Stanley Kubrick leyó el libro y le fascinó. Anthony Burgess vio la película y no la bajó de mamarrachada. El enojo del autor de la célebre novela “La Naranja Mecánica”, se debía principalmente a que el final de su obra distaba mucho a lo que el cineasta presentó en las salas de cine.
Lo cierto es que Kubrick se apegó más a sus conceptos de director transgresor que al contenido de la obra, y creó para beneplácito de los cinéfilos, una estética y un lenguaje avant garde pocas veces visto en la pantalla grande. Burgess consideró a la cinta “una megalomaniaca muestra del ego de Kubrick”. Al barbón Kubrick sencillamente le importo un carajo.
Para muestra, además de darle otro sentido a la trama de la novela, Don Stanley (y no me refiero al malogrado Paquito) le pidió a los muchachones de una banda llamada Pink Floyd que musicalizaran las aventuras de Alex y sus violentos droggos, algo que finalmente no sucedió por desavenencias con la disquera de los sicodélicos ingleses y la casa productora de Kubrick.

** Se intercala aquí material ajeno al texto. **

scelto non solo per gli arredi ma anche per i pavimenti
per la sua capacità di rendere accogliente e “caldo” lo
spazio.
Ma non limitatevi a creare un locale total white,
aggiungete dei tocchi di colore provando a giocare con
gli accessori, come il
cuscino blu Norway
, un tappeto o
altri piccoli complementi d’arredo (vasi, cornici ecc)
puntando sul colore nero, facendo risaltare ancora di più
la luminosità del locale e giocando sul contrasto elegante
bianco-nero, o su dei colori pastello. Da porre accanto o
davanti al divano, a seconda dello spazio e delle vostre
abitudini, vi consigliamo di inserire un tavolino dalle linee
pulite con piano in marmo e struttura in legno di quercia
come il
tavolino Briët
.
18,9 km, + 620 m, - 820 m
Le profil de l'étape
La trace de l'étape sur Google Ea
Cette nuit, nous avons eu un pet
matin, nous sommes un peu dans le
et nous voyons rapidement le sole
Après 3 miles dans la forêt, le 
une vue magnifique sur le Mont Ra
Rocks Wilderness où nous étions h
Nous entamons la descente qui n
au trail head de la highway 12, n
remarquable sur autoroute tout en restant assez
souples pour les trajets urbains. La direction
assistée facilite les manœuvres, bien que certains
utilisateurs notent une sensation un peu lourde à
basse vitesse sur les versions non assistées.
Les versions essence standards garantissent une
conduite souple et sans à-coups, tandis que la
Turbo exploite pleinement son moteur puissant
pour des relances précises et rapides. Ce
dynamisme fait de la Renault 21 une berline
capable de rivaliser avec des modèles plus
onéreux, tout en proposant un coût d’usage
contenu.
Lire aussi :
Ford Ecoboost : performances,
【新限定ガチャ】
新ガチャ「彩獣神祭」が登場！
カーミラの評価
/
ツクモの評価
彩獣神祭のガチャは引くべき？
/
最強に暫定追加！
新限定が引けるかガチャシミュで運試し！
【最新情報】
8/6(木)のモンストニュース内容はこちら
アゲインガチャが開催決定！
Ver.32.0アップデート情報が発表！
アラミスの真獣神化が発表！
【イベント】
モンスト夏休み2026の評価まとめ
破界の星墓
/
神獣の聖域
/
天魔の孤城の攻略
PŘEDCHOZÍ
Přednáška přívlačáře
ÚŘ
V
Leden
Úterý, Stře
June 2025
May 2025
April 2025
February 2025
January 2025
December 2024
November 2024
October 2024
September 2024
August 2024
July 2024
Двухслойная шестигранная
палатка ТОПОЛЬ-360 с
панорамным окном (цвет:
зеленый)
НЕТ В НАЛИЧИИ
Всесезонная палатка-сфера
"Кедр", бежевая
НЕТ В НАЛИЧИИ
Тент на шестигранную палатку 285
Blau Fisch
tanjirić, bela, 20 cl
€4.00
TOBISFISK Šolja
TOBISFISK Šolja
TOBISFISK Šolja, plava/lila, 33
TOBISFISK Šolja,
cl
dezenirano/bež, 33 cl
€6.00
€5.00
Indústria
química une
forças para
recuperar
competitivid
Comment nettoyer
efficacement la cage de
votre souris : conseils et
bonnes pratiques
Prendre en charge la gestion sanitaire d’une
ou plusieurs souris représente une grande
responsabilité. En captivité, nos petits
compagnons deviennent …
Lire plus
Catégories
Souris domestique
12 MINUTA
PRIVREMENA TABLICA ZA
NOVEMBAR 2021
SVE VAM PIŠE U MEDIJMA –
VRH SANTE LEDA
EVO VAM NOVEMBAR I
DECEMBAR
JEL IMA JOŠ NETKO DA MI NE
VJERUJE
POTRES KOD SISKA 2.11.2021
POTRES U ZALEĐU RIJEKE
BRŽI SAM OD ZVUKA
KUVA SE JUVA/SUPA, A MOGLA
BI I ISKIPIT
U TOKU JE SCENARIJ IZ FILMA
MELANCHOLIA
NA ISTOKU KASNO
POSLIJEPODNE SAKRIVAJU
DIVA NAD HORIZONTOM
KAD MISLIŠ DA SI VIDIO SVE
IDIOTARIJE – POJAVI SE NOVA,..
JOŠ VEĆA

Aun así, el regordete y cachetón director supo aprovechar al gran Beethoven para ambientar la frenética pesadilla de estar hasta el copete de drogas, desilusión y ultraviolencia en exceso, algo que “inusualmente” sucede bajo las sombras de alienación del consumismo capitalista. Pero Burgess no la bajaba de chingadera.
Libro y película tal vez sean discordantes en algunos pasajes de la narrativa, pero sin lugar a dudas, hoy día son un complemento indivisible si se quiere entender la magnitud de ambas obras. El viejo Burgess no lo entendió en su tiempo. Ahora la estética de las imágenes kubrickianas suelen dar vida a la estética de la tipografía burgessiana y viceversa, pues los diálogos saturados de crudeza, avivan en el lector el poder de imaginar su propia “Naranja Mecánica” o de sorprenderse al momento de engullir imágenes de ultraviolencia en un lavado de cerebro al que Kubrick nos lleva en un vaivén de delirium tremens.
Obras maestras, complementos de vida propia. Burgess cagaba a Kubrick por suprimir el verdadero final de la novela. A Kubrick (como siempre), le valió madre y decidió dejar en el espectador la duda, el poder de hacer con el buen Alex lo que su recóndita mente quisiera.
¿El final de la novela? Solo Burgess lo tiene.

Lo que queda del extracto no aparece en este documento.